Se trata así pues de un miedo conceptual. De un miedo que
pasa tanto por dejar de vivir lo que se tiene, como de morir sin saber qué es
no haber vivido lo que nunca se poseyó.
Las consideraciones transcendentales que sin duda hacen
presa en este tipo de desarrollos, nos sitúan de manera inevitable en pos de
una personalidad tan complicada como atormentada; o quién sabe si más
atormentada precisamente por lo que su alto grado de complejidad le permitía
comprender, que en cualquier caso le arrojaba día tras día contra la
frustración que tal y como antes indicábamos se traducía de manera inexorable
en su presente a modo de constatación del devenir. Un devenir que desde luego
no se parecía nada al que él presagiaba.
Serán precisamente esta sucesión de desazones, y por
supuesto su manifiesta incapacidad para solventarlas al empecinarse en plantear
para ello las ecuaciones desde su particular
perspectiva, las que le lleven a perseverar en el error.
Error que se verá multiplicado, y que pronto conformarán una
lista, más que sucesión, que terminará por agotar al compositor, y que pronto
acabará también por cercenar sus vínculos con el presente, los cuales a duras
penas se mantenían a través del sincero amor que el autor y director profesaba
por su esposa Marta, veinte años menor que él, y que a la postre será la
causante del último mal.
Porque si es verdad que todas hieren, menos la última que
mata, lo cierto es que como en el caso del héroe, sobre el mismo se debate el Destino con sus tres golpes hasta que al
final el último lo derriba, como se derriba un árbol.
Estará así pues dramáticamente condenado nuestro autor a
vivir un eterno presente, lo que
constituirá para él una delicada forma de
maldad pues sin duda no encontraremos otro como él en el que tan arraigadas
y profundas sean entre otras, la necesidad de trascender.
Todo en él marca y profesa admiración por el Tiempo.

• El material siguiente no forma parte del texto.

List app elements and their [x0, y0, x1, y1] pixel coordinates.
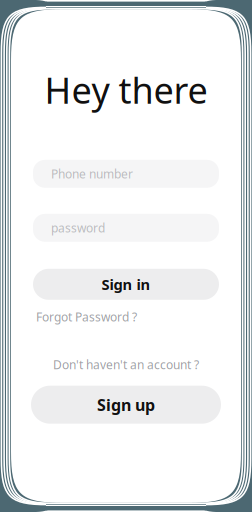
staticText: password	[51, 220, 105, 236]
staticText: Don't haven't an account ?	[53, 357, 199, 373]
staticText: Hey there	[44, 66, 208, 114]
button[interactable]: Sign in	[33, 269, 219, 300]
staticText: Phone number	[51, 166, 133, 182]
staticText: Forgot Password ?	[36, 309, 137, 325]
staticText: Sign up	[97, 394, 155, 415]
button[interactable]: Forgot Password ?	[30, 309, 222, 325]
staticText: Sign in	[102, 275, 150, 294]
button[interactable]: Sign up	[31, 386, 221, 424]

Más
completamente por el deseo de trascender.
Sin embargo el autor se mostrará igualmente alejado de la Religión
luego…¿Cómo satisfacer tales, al menos en apariencia, desavenencias?
Pues parece lógico que tal deseo habrá de alcanzarse de la
única manera que al menos en apariencia nos queda, o sea, viviendo.

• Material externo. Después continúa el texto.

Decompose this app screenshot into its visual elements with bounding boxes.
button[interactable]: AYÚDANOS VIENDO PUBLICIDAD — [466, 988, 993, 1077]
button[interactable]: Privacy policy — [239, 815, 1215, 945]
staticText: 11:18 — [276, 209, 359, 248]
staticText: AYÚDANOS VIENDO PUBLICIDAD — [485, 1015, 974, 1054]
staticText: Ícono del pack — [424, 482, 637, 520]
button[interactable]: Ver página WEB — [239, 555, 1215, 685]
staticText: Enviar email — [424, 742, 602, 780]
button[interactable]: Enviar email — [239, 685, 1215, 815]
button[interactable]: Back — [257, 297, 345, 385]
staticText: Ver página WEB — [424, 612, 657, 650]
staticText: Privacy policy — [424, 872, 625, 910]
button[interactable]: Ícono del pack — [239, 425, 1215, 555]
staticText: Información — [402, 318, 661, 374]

No se trataré en cualquier caso de que MAHLER viva más o
mejor que los demás. Se trata de que MAHLER vivirá para su música. Y lo que le
convierte en único pasa por comprender que su vida, sin ningún tipo de
cortapisa o filtro, estará presente en su música.
Semejante realidad, podrá no obstante comprobarse de manera
categórica a lo largo de su no extensa, sino cualitativamente imprescindible
obra. Así, sus sinfonías son un reflejo de la manera de comprender la vida que
el autor tiene, siendo además la Décima, la inacabada, un corolario de las
emociones que su percepción de la muerte le provocan.
Entramos así en un peligroso binomio formado a partir de la
indistinta visión desde la que el autor comprende su relación indistinta para
con su vida, y para con su música, que le traerá infinidad de problemas, siendo
tal vez el más grave el que se ponga de manifiesto cuando sus problemas
conyugales se hacen más que evidentes. No se trata solo de que él sea incapaz
de entenderlos. Se trata realmente de una especie de absoluta incomprensión
para con la conducta de su mujer. ¿Cómo es posible que ella amenace con
abandonarle cuando constituye para él lo más preciado de su vida? La razón es
evidente, se le ha olvidado hacérselo saber…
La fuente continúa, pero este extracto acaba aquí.